Required action: Without pictures, retype the following entries exactly.

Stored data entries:
- - - - -
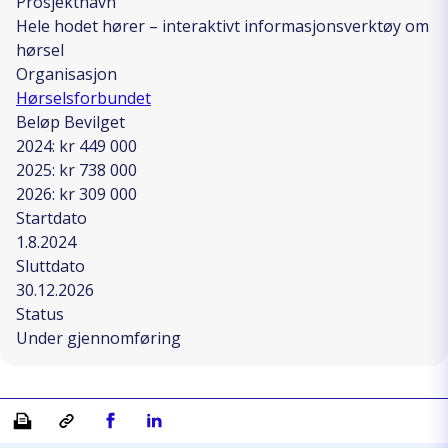
Prosjektnavn
Hele hodet hører – interaktivt informasjonsverktøy om
hørsel
Organisasjon
Hørselsforbundet
Beløp Bevilget
2024: kr 449 000
2025: kr 738 000
2026: kr 309 000
Startdato
1.8.2024
Sluttdato
30.12.2026
Status
Under gjennomføring
Skriv ut
Kopiera länk
Del på Facebook
Del på Linkedin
- - - - -
Output below:
Prosjektnavn
Hele hodet hører – interaktivt informasjonsverktøy om
hørsel
Organisasjon
Hørselsforbundet
Beløp Bevilget
2024: kr 449 000
2025: kr 738 000
2026: kr 309 000
Startdato
1.8.2024
Sluttdato
30.12.2026
Status
Under gjennomføring
Skriv ut
Kopiera länk
Del på Facebook
Del på Linkedin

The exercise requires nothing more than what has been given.